__Problem requirements__
Locate each line of the material that contains "middencomplexe", then return it.

__Input data__
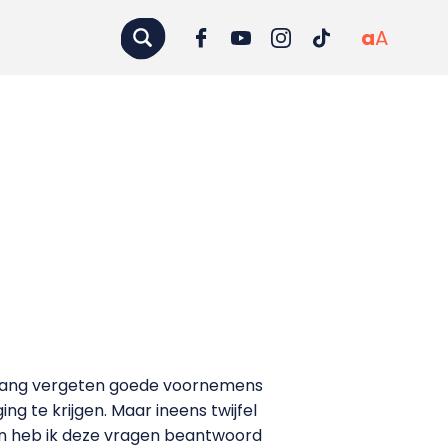
a
A
jn lang vergeten goede voornemens
ng te krijgen. Maar ineens twijfel
ag en heb ik deze vragen beantwoord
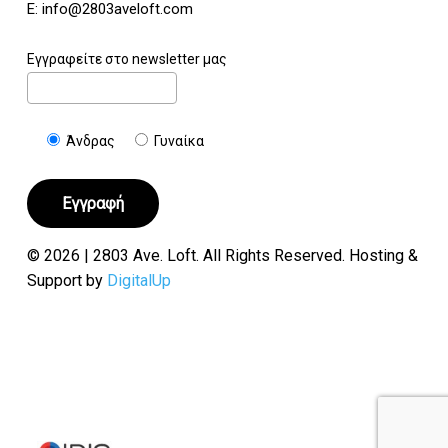
E:
info@2803aveloft.com
Εγγραφείτε στο newsletter μας
Άνδρας
Γυναίκα
© 2026 | 2803 Ave. Loft. All Rights Reserved. Hosting &
Support by
DigitalUp
Υποσύνολο:
€
0.00
Καλάθι
Ταμείο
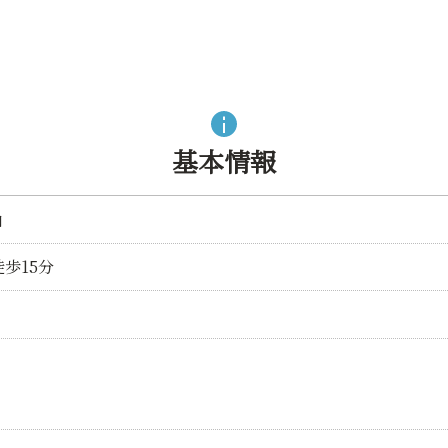
基本情報
山
歩15分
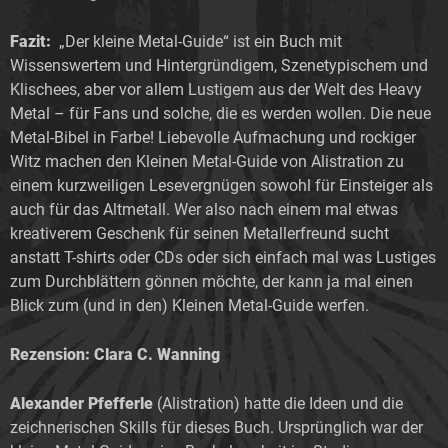
Fazit:
„Der kleine Metal-Guide“ ist ein Buch mit
Wissenswertem und Hintergründigem, Szenetypischem und
Klischees, aber vor allem Lustigem aus der Welt des Heavy
Metal – für Fans und solche, die es werden wollen. Die neue
Metal-Bibel in Farbe! Liebevolle Aufmachung und rockiger
Witz machen den Kleinen Metal-Guide von Alistration zu
einem kurzweiligen Lesevergnügen sowohl für Einsteiger als
auch für das Altmetall. Wer also nach einem mal etwas
kreativerem Geschenk für seinen Metallerfreund sucht
anstatt T-shirts oder CDs oder sich einfach mal was Lustiges
zum Durchblättern gönnen möchte, der kann ja mal einen
Blick zum (und in den) Kleinen Metal-Guide werfen.
Rezension: Clara C. Wanning
Alexander Pfefferle
(Alistration) hatte die Ideen und die
zeichnerischen Skills für dieses Buch. Ursprünglich war der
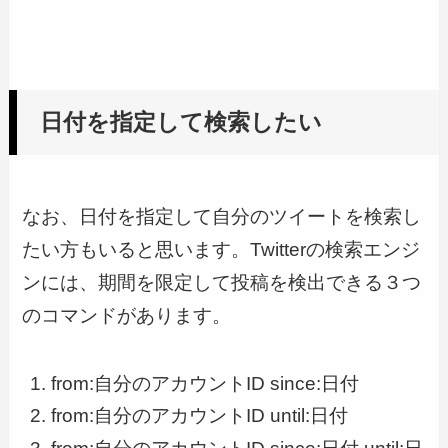
日付を指定して検索したい
なお、日付を指定して自分のツイートを検索し
たい方もいると思います。Twitterの検索エンジ
ンには、期間を限定して投稿を検出できる３つ
のコマンドがあります。
from:自分のアカウントID since:日付
from:自分のアカウントID until:日付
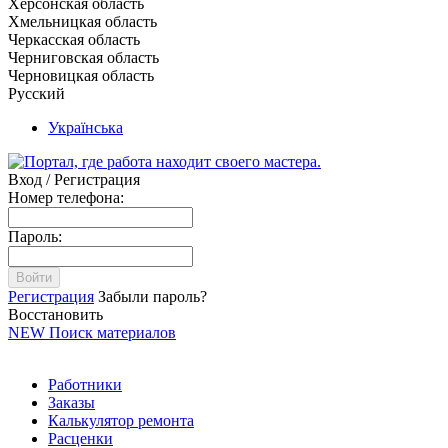
Херсонская область
Хмельницкая область
Черкасская область
Черниговская область
Черновицкая область
Русский
Українська
Вход / Регистрация
Номер телефона:
Пароль:
Войти
Регистрация
Забыли пароль?
Восстановить
NEW
Поиск материалов
Работники
Заказы
Калькулятор ремонта
Расценки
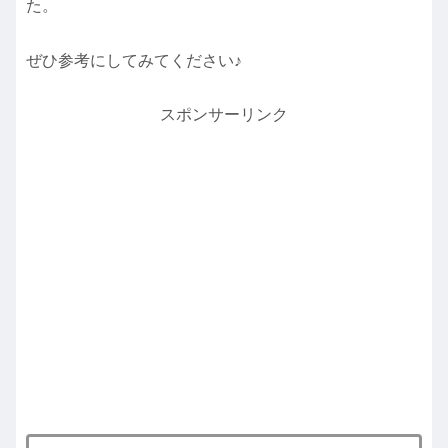
た。
ぜひ参考にしてみてください♪
スポンサーリンク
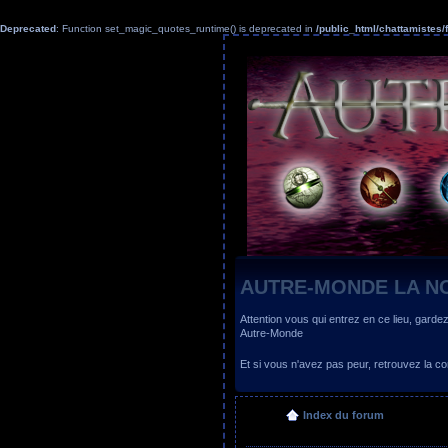
Deprecated
: Function set_magic_quotes_runtime() is deprecated in
/public_html/chattamiste
AUTRE-MONDE LA N
Attention vous qui entrez en ce lieu, garde
Autre-Monde
Et si vous n'avez pas peur, retrouvez la
Index du forum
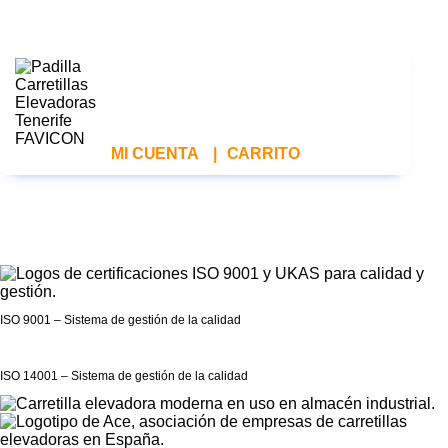
MI CUENTA
|
CARRITO
ISO 9001 – Sistema de gestión de la calidad
ISO 14001 – Sistema de gestión de la calidad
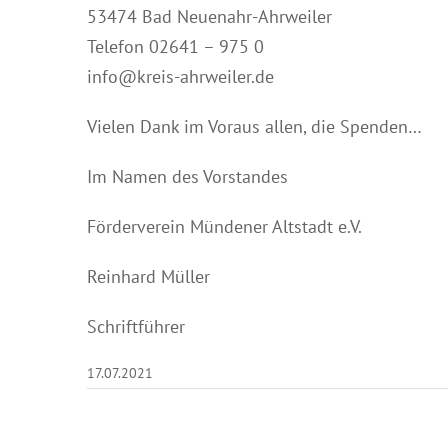
53474 Bad Neuenahr-Ahrweiler
Telefon 02641 – 975 0
info@kreis-ahrweiler.de
Vielen Dank im Voraus allen, die Spenden…
Im Namen des Vorstandes
Förderverein Mündener Altstadt e.V.
Reinhard Müller
Schriftführer
17.07.2021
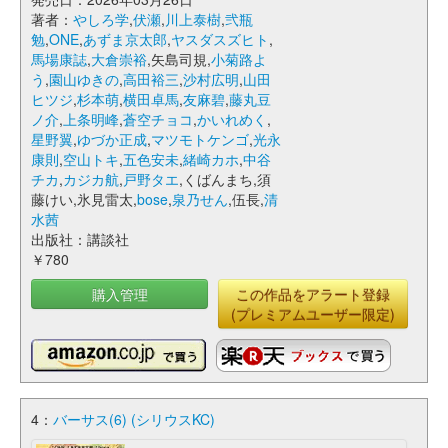
著者：
やしろ学
,
伏瀬
,
川上泰樹
,
弐瓶
勉
,
ONE
,
あずま京太郎
,
ヤスダスズヒト
,
馬場康誌
,
大倉崇裕
,矢島司規,
小菊路よ
う
,
園山ゆきの
,
高田裕三
,
沙村広明
,
山田
ヒツジ
,
杉本萌
,
横田卓馬
,
友麻碧
,
藤丸豆
ノ介
,
上条明峰
,
蒼空チョコ
,
かいれめく
,
星野翼
,
ゆづか正成
,
マツモトケンゴ
,
光永
康則
,
空山トキ
,
五色安未
,
緒崎カホ
,
中谷
チカ
,
カジカ航
,
戸野タエ
,くばんまち,須
藤けい,氷見雷太,
bose
,
泉乃せん
,伍長,
清
水茜
出版社：講談社
￥780
購入管理
この作品をアラート登録
(プレミアムユーザー限定)
4：
バーサス(6) (シリウスKC)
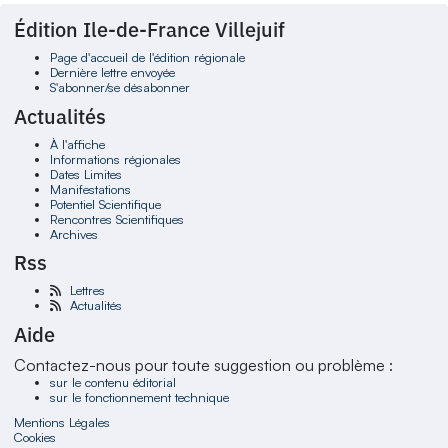
Édition Ile-de-France Villejuif
Page d'accueil de l'édition régionale
Dernière lettre envoyée
S'abonner/se désabonner
Actualités
À l'affiche
Informations régionales
Dates Limites
Manifestations
Potentiel Scientifique
Rencontres Scientifiques
Archives
Rss
Lettres
Actualités
Aide
Contactez-nous pour toute suggestion ou problème :
sur le contenu éditorial
sur le fonctionnement technique
Mentions Légales
Cookies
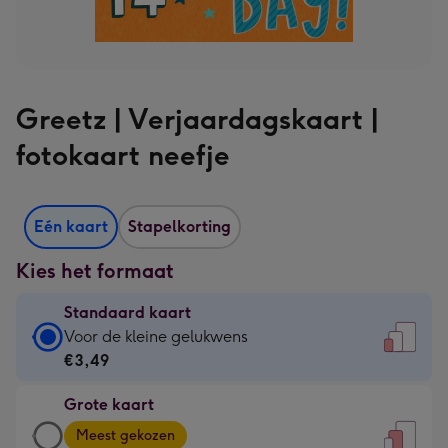
Greetz | Verjaardagskaart |
fotokaart neefje
Eén kaart
Stapelkorting
Kies het formaat
Standaard kaart
Standaard
Voor de kleine gelukwens
kaart
€3,49
-
Grote kaart
€3,49
Grote
-
Meest gekozen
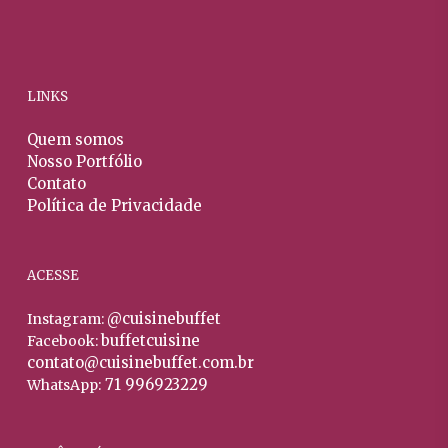
opçõ
ser
prod
pod
escolhidas
ser
na
escol
página
LINKS
na
do
págin
produto
Quem somos
do
Nosso Portfólio
prod
Contato
Política de Privacidade
ACESSE
@cuisinebuffet
Instagram:
buffetcuisine
Facebook:
contato@cuisinebuffet.com.br
71 996923229
WhatsApp:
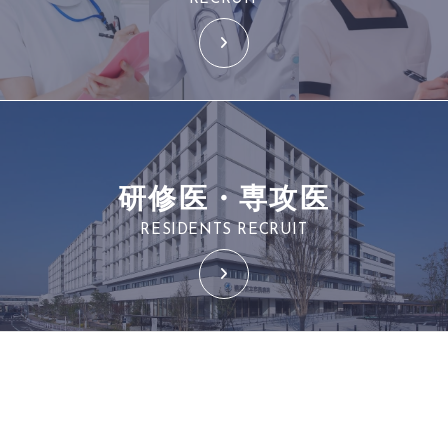
研修医・専攻医
RESIDENTS RECRUIT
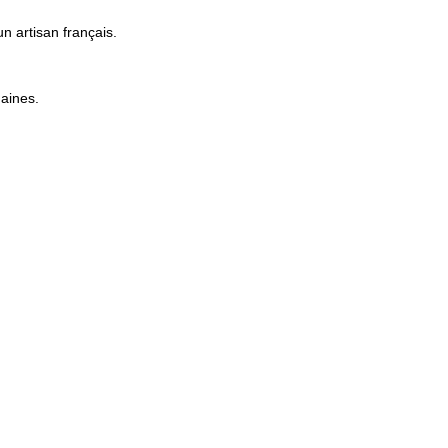
n artisan français.
maines.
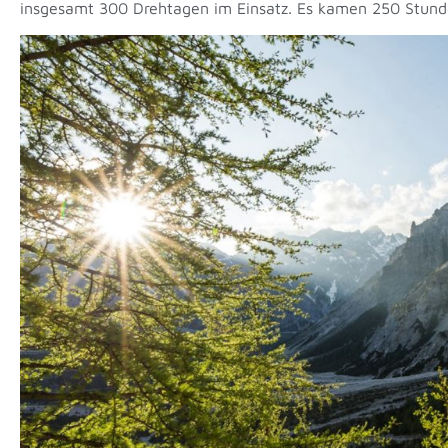
insgesamt 300 Drehtagen im Einsatz. Es kamen 250 Stund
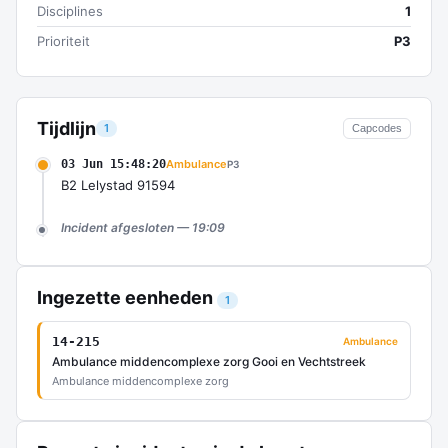
Disciplines
1
Prioriteit
P3
Tijdlijn
1
Capcodes
03 Jun 15:48:20
Ambulance
P3
B2 Lelystad 91594
Incident afgesloten — 19:09
Ingezette eenheden
1
14-215
Ambulance
Ambulance middencomplexe zorg Gooi en Vechtstreek
Ambulance middencomplexe zorg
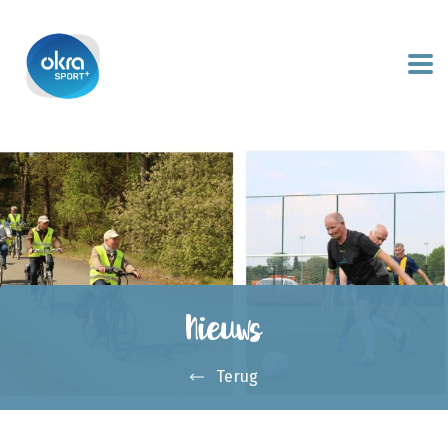
Nieuws
Terug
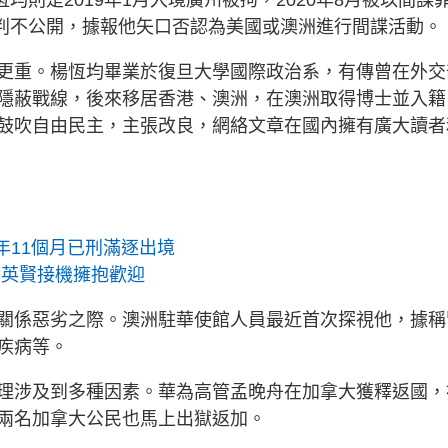
審判不公開，據報他矢口否認為美國或澳洲進行間諜活動。
更重。楊恆均畢業於復旦大學國際政治系，有傳曾在外交
隱蔽戰線，後來移居香港、澳洲，在澳洲取得博士並入籍
鼓吹自由民主，主張改良，網絡文章在國內擁有廣大讀者
年11個月已刑滿逐出境
黃英賢接機擁抱歡迎
關係惡劣之際。澳洲駐華使館人員最近首次探視他，據稱
疾病等。
理涉及到多種因素。華為高管孟晚舟在加拿大獲釋返國，
兩名加拿大公民也馬上出獄返加。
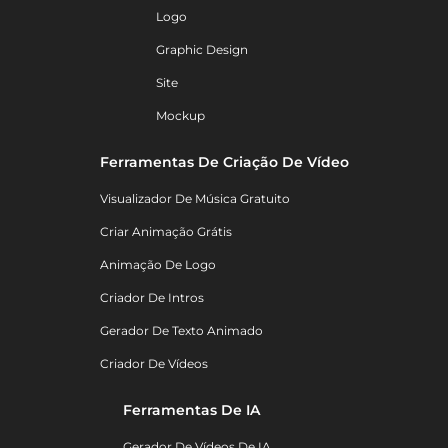
Logo
Graphic Design
Site
Mockup
Ferramentas De Criação De Vídeo
Visualizador De Música Gratuito
Criar Animação Grátis
Animação De Logo
Criador De Intros
Gerador De Texto Animado
Criador De Vídeos
Ferramentas De IA
Gerador De Vídeos De IA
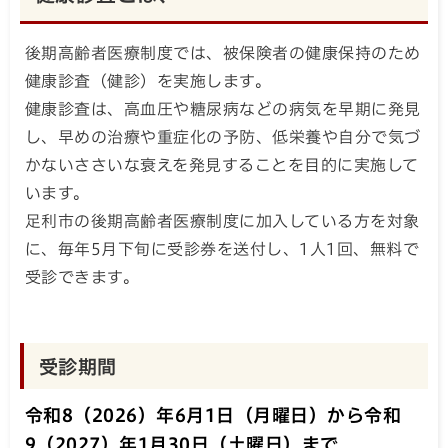
後期高齢者医療制度では、被保険者の健康保持のため
健康診査（健診）を実施します。
健康診査は、高血圧や糖尿病などの病気を早期に発見
し、早めの治療や重症化の予防、低栄養や自分で気づ
かないささいな衰えを発見することを目的に実施して
います。
足利市の後期高齢者医療制度に加入している方を対象
に、毎年5月下旬に受診券を送付し、1人1回、無料で
受診できます。
受診期間
令和8（2026）年6月1日（月曜日）から令和
9（2027）年1月30日（土曜日）まで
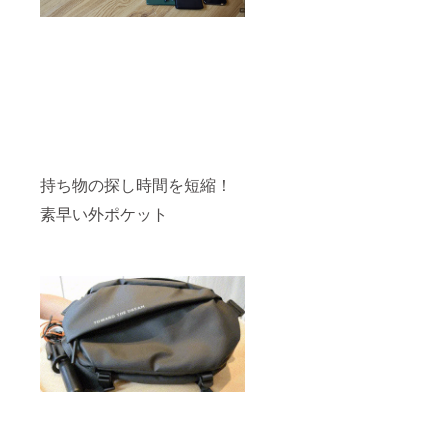
持ち物の探し時間を短縮！
素早い外ポケット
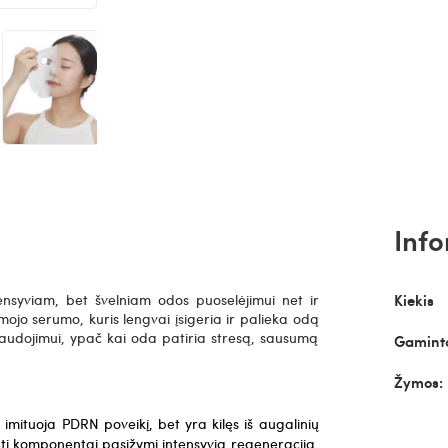
Info
ensyviam, bet švelniam odos puoselėjimui net ir
Kiekis
ojo serumo, kuris lengvai įsigeria ir palieka odą
 naudojimui, ypač kai oda patiria stresą, sausumą
Gaminto
Žymos:
imituoja PDRN poveikį, bet yra kilęs iš augalinių
uti komponentai pasižymi intensyvia regeneracija,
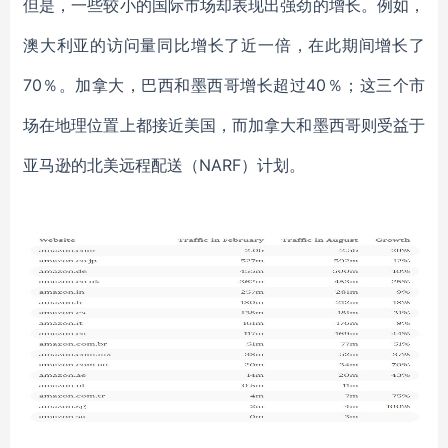
但是，一些较小的国际市场却表现出强劲的增长。例如，
澳大利亚的访问量同比增长了近一倍，在此期间增长了
70％。加拿大，巴西和墨西哥增长超过40％；这三个市
场在地理位置上都接近美国，而加拿大和墨西哥则受益于
亚马逊的北美远程配送（NARF）计划。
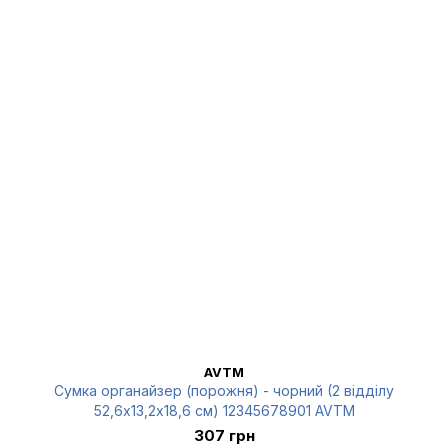
AVTM
Сумка органайзер (порожня) - чорний (2 відділу
52,6х13,2х18,6 см) 12345678901 AVTM
307 грн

__Expected answer__
Ambulance middencomplexe zorg Gooi en Vechtstreek
Ambulance middencomplexe zorg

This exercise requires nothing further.